MC6883と68系MPUでDRAMマイコン(1)〜 SBC6303にMC6803EPをのせる

SBC6303

電脳伝説さんのSBC6303ルーズキットに、MC6803EPという外部クロックを要求するMPUを載せてみました。なぜそんなことをしたかというと、SBC6809Eルーズキットに載っているMC6883を使ってDRAM装備な68系マイコンを作ってみたかったので、まずはMC6803EPの動作確認がしたかったのです。

SBC6809Eルーズキット組み立てと、MC6883の調査

SBC6809Eの組み立て

SBC6809Eを組み立てるため、MC6883(同期アドレスマルチプレクサ)というやつをゲットするため初eBayへ申し込み(深センのセラーから買いました)をしまして、無事2週間ほどでMC6883 LSIをゲットしました、国内だとゲットできないLSIでしたので感動であります。

このルーズキットでMC6883(同期アドレスマルチプレクサ)の入手が一番の難関なのであります。

SBC6809EはEPROM、GAL、PICと書き込みが必要なプログラマブルICが複数ありましたが、すべてTL866II Plusで書き込みできました。TL866II Plus万能じゃ。

MC6883の機能の調査など

SBC6809Eに部品を組み付けて稼働させるにあたり、MC6883の仕様をあれこれ調べてまして、MC6800とかの元祖68系CPUも動かしてみたくなりました。

MC6883はSBC6809Eルーズキットのページでも解説されていますが、68系CPUとペアで動作してDRAMコントローラとして動作する素敵なLSIです。また以前作ったVDGビデオLSIとVRAMの調停もしてくれるというイカすやつ。これは魅力。

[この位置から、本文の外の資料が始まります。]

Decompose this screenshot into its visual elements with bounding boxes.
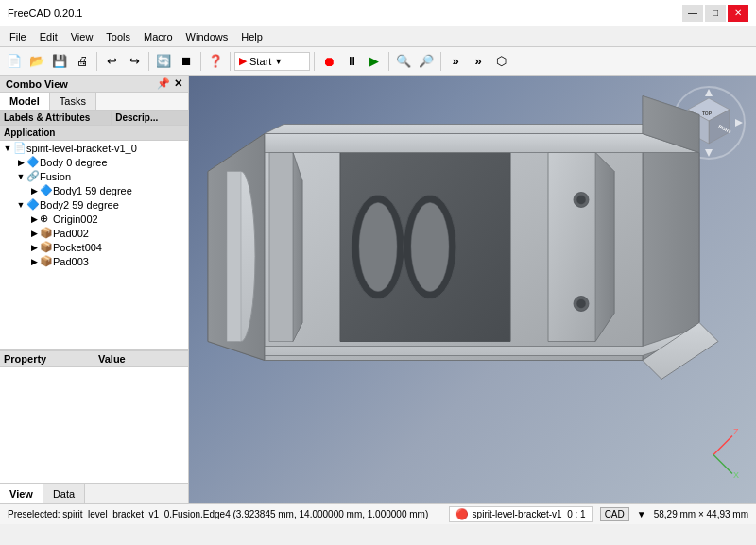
tree-icon-pad003: 📦 <box>40 255 53 267</box>
more-button[interactable]: » <box>445 51 466 72</box>
redo-button[interactable]: ↪ <box>124 51 145 72</box>
tree-item-pad003[interactable]: ▶📦Pad003 <box>0 254 188 268</box>
combo-pin-icon[interactable]: 📌 <box>157 77 170 90</box>
tree-item-pocket004[interactable]: ▶📦Pocket004 <box>0 240 188 254</box>
tree-item-body1[interactable]: ▶🔷Body1 59 degree <box>0 183 188 197</box>
combo-close-icon[interactable]: ✕ <box>174 77 182 90</box>
tree-item-origin002[interactable]: ▶⊕Origin002 <box>0 212 188 226</box>
menu-file[interactable]: File <box>4 29 32 44</box>
svg-marker-22 <box>595 153 614 342</box>
svg-line-36 <box>713 436 732 455</box>
viewport[interactable]: TOP RIGHT MOLD <box>189 76 756 503</box>
status-file[interactable]: 🔴 spirit-level-bracket-v1_0 : 1 <box>449 506 593 522</box>
sep4 <box>230 52 231 71</box>
status-right: CAD ▼ 58,29 mm × 44,93 mm <box>600 507 748 521</box>
preselected-status: Preselected: spirit_level_bracket_v1_0.F… <box>8 509 441 519</box>
svg-marker-24 <box>293 153 302 342</box>
property-col-name: Property <box>0 351 94 366</box>
tree-label-body1: Body1 59 degree <box>53 185 132 196</box>
tree-item-root[interactable]: ▼📄spirit-level-bracket-v1_0 <box>0 141 188 155</box>
tree-arrow-fusion[interactable]: ▼ <box>15 172 26 181</box>
open-button[interactable]: 📂 <box>26 51 47 72</box>
more2-button[interactable]: » <box>468 51 489 72</box>
tree-col-descrip: Descrip... <box>112 111 188 125</box>
record-button[interactable]: ⏺ <box>318 51 339 72</box>
tree-item-pad002[interactable]: ▶📦Pad002 <box>0 226 188 240</box>
menu-tools[interactable]: Tools <box>100 29 136 44</box>
undo-button[interactable]: ↩ <box>101 51 122 72</box>
tree-arrow-body1[interactable]: ▶ <box>28 186 40 196</box>
minimize-button[interactable]: — <box>682 5 703 22</box>
tree-label-fusion: Fusion <box>40 171 71 182</box>
svg-text:X: X <box>733 470 739 480</box>
workbench-arrow: ▼ <box>274 57 283 66</box>
tree-item-body2[interactable]: ▼🔷Body2 59 degree <box>0 197 188 212</box>
tree-arrow-origin002[interactable]: ▶ <box>28 214 40 224</box>
tree-icon-body1: 🔷 <box>40 184 53 196</box>
menu-windows[interactable]: Windows <box>180 29 234 44</box>
refresh-button[interactable]: 🔄 <box>153 51 174 72</box>
tree-arrow-pad003[interactable]: ▶ <box>28 257 40 266</box>
tab-view[interactable]: View <box>0 484 43 503</box>
tree-icon-body2: 🔷 <box>26 198 40 211</box>
tree-item-body0[interactable]: ▶🔷Body 0 degree <box>0 155 188 169</box>
tb-btn-6[interactable]: ⏸ <box>341 51 362 72</box>
save-button[interactable]: 💾 <box>49 51 70 72</box>
sep6 <box>388 52 389 71</box>
model-3d: Z X <box>189 76 756 503</box>
tree-items: ▼📄spirit-level-bracket-v1_0▶🔷Body 0 degr… <box>0 141 188 268</box>
tree-icon-pad002: 📦 <box>40 227 53 239</box>
tree-item-fusion[interactable]: ▼🔗Fusion <box>0 169 188 183</box>
tree-arrow-pad002[interactable]: ▶ <box>28 229 40 238</box>
tree-icon-pocket004: 📦 <box>40 241 53 253</box>
svg-line-37 <box>713 455 732 474</box>
svg-text:Z: Z <box>733 427 739 436</box>
tree-icon-origin002: ⊕ <box>40 213 53 225</box>
status-icon-2: ▼ <box>637 509 646 519</box>
tab-model[interactable]: Model <box>0 93 50 110</box>
maximize-button[interactable]: □ <box>705 5 726 22</box>
sep1 <box>96 52 97 71</box>
zoom-button[interactable]: 🔎 <box>416 51 437 72</box>
tab-tasks[interactable]: Tasks <box>50 93 96 110</box>
stop-button[interactable]: ⏹ <box>176 51 197 72</box>
sep3 <box>200 52 201 71</box>
tree-col-labels: Labels & Attributes <box>0 111 112 125</box>
play-button[interactable]: ▶ <box>364 51 385 72</box>
tab-data[interactable]: Data <box>43 484 85 503</box>
zoom-fit-button[interactable]: 🔍 <box>393 51 414 72</box>
combo-view-icons: 📌 ✕ <box>157 77 182 90</box>
tree-panel: Labels & Attributes Descrip... Applicati… <box>0 111 188 350</box>
sep5 <box>314 52 315 71</box>
tree-label-pocket004: Pocket004 <box>53 242 102 253</box>
file-icon: 🔴 <box>455 508 469 520</box>
svg-point-32 <box>576 299 586 309</box>
titlebar: FreeCAD 0.20.1 — □ ✕ <box>0 0 756 26</box>
status-filename: spirit-level-bracket-v1_0 : 1 <box>472 509 586 519</box>
print-button[interactable]: 🖨 <box>72 51 93 72</box>
panel-tabs: Model Tasks <box>0 93 188 111</box>
sep2 <box>148 52 149 71</box>
property-header: Property Value <box>0 351 188 367</box>
sep7 <box>440 52 441 71</box>
tree-arrow-pocket004[interactable]: ▶ <box>28 243 40 252</box>
combo-view-title: Combo View <box>6 78 68 90</box>
tree-arrow-root[interactable]: ▼ <box>2 144 13 153</box>
cad-badge: CAD <box>600 507 629 521</box>
menu-view[interactable]: View <box>65 29 99 44</box>
menu-macro[interactable]: Macro <box>138 29 179 44</box>
property-panel: Property Value <box>0 350 188 483</box>
tree-arrow-body2[interactable]: ▼ <box>15 200 26 210</box>
expand-button[interactable]: ⬡ <box>490 51 511 72</box>
workbench-dropdown[interactable]: ▶ Start ▼ <box>234 52 310 71</box>
menu-edit[interactable]: Edit <box>34 29 63 44</box>
menu-help[interactable]: Help <box>235 29 268 44</box>
tree-label-origin002: Origin002 <box>53 213 98 225</box>
tree-arrow-body0[interactable]: ▶ <box>15 158 26 167</box>
new-button[interactable]: 📄 <box>4 51 25 72</box>
tree-icon-root: 📄 <box>13 142 26 154</box>
bottom-tabs: View Data <box>0 483 188 503</box>
close-button[interactable]: ✕ <box>728 5 748 22</box>
help-button[interactable]: ❓ <box>205 51 226 72</box>
menubar: File Edit View Tools Macro Windows Help <box>0 26 756 47</box>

以下のMC6883のデータシートからの抜粋ですが、クロックはMC6883で発振してE信号とかQ信号(MC6809E用)を作ってくれます。またDRAMアクセス用の行・桁選択信号(RAS#、CAS#信号)も作ってくれるという素敵さです。

MC6883 DataSheet

MC6883のデータシートによると以下のようにMC6809Eだけではなくて、元祖MC6800とかMC6801Eとかもサポートしている模様。これは動かしてみたい。

MC6883 DataSheet

MC6800の場合はE信号(φ2クロック)だけではダメで、E信号と逆位相のφ1信号が必要です。MC6883/6885データシートの付録に以下のような回路図が出てます。これでつながるらしいです。ちょっとめんどくさいです。

MC6883 DataSheet

最初はMC6883でDRAMをコントロールして、MC6802 MPUみたいな自分でクロック発振するMPUと組み合わせできないか?と無茶なことも考えましたが、それではうまく動かない模様。元祖68系MPUでDRAMシステムを簡便に作れないものか…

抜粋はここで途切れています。